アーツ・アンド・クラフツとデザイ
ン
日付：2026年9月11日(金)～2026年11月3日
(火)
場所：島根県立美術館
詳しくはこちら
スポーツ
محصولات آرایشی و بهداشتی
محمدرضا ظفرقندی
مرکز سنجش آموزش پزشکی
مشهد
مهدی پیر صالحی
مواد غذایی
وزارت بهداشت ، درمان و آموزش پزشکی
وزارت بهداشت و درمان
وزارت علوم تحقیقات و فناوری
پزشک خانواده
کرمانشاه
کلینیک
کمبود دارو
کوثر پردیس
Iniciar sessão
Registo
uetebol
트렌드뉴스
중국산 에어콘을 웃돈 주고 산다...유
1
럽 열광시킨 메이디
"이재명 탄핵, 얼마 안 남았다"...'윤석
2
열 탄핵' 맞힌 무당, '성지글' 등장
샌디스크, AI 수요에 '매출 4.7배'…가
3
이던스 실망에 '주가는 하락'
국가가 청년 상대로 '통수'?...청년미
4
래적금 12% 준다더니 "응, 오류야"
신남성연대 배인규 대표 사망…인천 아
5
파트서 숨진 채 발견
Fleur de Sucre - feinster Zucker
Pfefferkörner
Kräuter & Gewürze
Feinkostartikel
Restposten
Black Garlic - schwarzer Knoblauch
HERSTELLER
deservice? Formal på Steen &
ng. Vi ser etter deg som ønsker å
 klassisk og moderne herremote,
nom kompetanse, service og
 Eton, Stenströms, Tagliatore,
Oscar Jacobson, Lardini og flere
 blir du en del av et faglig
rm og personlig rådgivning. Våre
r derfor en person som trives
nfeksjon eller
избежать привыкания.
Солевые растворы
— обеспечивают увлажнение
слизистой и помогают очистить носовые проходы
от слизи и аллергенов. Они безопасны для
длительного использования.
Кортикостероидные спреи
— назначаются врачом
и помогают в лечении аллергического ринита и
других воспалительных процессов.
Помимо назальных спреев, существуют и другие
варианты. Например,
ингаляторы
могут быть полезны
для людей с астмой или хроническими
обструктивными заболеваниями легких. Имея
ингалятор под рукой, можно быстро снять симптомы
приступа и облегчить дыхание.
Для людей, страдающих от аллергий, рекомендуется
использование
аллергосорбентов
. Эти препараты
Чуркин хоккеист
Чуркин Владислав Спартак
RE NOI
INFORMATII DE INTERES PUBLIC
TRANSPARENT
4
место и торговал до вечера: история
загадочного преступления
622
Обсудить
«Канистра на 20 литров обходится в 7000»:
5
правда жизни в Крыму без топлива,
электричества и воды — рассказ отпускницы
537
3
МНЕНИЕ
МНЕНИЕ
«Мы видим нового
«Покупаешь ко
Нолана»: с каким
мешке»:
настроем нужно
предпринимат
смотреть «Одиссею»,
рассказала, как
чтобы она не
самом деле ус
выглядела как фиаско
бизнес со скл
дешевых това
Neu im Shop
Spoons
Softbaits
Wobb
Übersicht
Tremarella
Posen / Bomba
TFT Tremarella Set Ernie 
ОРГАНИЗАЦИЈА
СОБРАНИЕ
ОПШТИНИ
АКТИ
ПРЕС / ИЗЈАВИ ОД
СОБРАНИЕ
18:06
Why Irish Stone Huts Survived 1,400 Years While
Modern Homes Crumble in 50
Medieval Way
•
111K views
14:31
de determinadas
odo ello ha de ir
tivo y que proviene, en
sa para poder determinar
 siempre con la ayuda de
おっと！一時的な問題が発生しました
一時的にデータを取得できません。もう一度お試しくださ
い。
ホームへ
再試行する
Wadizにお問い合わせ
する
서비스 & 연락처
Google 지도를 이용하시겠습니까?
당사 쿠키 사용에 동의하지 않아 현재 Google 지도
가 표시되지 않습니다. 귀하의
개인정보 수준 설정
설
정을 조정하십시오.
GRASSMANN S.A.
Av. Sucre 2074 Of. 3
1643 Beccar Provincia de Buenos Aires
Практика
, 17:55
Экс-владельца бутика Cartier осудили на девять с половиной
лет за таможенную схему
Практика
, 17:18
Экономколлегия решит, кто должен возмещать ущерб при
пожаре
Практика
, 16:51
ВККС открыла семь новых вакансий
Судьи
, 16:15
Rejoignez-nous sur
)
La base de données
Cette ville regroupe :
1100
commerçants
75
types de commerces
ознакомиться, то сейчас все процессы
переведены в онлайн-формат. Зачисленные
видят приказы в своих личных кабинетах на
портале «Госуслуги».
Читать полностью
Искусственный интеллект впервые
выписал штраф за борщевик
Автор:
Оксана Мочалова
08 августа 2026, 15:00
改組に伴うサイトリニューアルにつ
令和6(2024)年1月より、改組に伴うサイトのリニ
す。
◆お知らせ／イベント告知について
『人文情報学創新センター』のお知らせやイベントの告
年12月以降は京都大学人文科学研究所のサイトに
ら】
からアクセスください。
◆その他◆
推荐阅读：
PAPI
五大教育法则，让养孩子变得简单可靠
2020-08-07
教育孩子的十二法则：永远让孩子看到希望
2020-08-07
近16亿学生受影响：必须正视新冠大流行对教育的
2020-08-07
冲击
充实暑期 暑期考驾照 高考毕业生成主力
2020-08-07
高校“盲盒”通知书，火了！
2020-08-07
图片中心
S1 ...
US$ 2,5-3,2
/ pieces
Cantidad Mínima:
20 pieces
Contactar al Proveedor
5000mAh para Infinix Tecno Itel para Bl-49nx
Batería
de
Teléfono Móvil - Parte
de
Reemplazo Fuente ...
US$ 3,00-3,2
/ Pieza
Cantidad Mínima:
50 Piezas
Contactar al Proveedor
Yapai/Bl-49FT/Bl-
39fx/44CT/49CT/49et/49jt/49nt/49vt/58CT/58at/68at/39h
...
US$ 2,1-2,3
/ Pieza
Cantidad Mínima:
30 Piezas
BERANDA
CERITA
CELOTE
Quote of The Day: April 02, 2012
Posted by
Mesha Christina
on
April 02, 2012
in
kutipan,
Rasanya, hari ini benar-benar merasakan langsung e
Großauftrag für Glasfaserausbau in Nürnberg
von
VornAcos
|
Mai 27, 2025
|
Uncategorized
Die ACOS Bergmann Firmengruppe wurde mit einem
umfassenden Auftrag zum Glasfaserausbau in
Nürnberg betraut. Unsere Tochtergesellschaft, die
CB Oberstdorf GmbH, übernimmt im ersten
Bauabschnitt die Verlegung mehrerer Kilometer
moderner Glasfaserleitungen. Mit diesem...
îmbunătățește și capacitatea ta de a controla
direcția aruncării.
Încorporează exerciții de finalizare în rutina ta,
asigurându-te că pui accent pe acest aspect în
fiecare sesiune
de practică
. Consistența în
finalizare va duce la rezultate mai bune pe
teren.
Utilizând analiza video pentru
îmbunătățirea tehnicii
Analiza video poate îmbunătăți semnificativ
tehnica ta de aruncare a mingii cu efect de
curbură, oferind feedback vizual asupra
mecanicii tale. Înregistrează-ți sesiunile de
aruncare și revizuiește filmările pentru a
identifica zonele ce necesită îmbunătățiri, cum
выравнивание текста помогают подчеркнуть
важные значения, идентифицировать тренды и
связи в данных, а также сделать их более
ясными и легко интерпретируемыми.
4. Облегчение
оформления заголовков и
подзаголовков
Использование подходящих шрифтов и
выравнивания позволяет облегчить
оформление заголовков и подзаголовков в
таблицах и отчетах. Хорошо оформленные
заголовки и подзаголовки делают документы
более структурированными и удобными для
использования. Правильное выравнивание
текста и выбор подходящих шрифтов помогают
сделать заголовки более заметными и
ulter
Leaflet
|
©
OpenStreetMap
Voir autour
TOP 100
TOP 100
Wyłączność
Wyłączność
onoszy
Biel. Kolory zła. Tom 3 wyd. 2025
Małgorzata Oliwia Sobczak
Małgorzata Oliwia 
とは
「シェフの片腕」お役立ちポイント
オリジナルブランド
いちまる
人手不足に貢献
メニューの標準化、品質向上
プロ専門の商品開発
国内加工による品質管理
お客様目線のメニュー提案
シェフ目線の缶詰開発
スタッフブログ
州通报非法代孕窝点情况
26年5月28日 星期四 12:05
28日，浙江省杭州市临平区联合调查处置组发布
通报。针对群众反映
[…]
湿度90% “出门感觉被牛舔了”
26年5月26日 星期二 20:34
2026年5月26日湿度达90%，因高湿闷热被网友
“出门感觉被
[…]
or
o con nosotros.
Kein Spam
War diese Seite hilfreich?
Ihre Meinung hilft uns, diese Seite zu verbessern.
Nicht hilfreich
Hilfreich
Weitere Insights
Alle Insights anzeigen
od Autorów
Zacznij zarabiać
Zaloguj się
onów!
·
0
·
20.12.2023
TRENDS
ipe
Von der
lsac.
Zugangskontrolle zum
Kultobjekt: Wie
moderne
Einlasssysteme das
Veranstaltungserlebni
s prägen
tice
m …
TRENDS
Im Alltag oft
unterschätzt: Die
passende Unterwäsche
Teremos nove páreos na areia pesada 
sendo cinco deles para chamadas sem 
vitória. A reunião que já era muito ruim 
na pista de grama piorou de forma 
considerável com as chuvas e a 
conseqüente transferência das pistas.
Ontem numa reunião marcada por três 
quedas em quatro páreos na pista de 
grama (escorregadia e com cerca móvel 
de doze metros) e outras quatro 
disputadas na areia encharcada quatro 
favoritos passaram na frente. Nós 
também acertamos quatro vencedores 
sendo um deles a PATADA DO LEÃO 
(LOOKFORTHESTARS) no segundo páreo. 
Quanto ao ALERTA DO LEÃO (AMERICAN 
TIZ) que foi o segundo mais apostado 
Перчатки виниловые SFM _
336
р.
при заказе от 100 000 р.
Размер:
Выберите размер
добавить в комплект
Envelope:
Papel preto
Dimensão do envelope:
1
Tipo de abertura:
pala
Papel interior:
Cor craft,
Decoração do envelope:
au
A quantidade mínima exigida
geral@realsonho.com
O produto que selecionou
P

§ **What the exercise asks**
Lines after the one containing "파트서 숨진 채 발견" are not wanted; repeat exactly each line above from the first up to and including it.

§ **Answer**
アーツ・アンド・クラフツとデザイ
ン
日付：2026年9月11日(金)～2026年11月3日
(火)
場所：島根県立美術館
詳しくはこちら
スポーツ
محصولات آرایشی و بهداشتی
محمدرضا ظفرقندی
مرکز سنجش آموزش پزشکی
مشهد
مهدی پیر صالحی
مواد غذایی
وزارت بهداشت ، درمان و آموزش پزشکی
وزارت بهداشت و درمان
وزارت علوم تحقیقات و فناوری
پزشک خانواده
کرمانشاه
کلینیک
کمبود دارو
کوثر پردیس
Iniciar sessão
Registo
uetebol
트렌드뉴스
중국산 에어콘을 웃돈 주고 산다...유
1
럽 열광시킨 메이디
"이재명 탄핵, 얼마 안 남았다"...'윤석
2
열 탄핵' 맞힌 무당, '성지글' 등장
샌디스크, AI 수요에 '매출 4.7배'…가
3
이던스 실망에 '주가는 하락'
국가가 청년 상대로 '통수'?...청년미
4
래적금 12% 준다더니 "응, 오류야"
신남성연대 배인규 대표 사망…인천 아
5
파트서 숨진 채 발견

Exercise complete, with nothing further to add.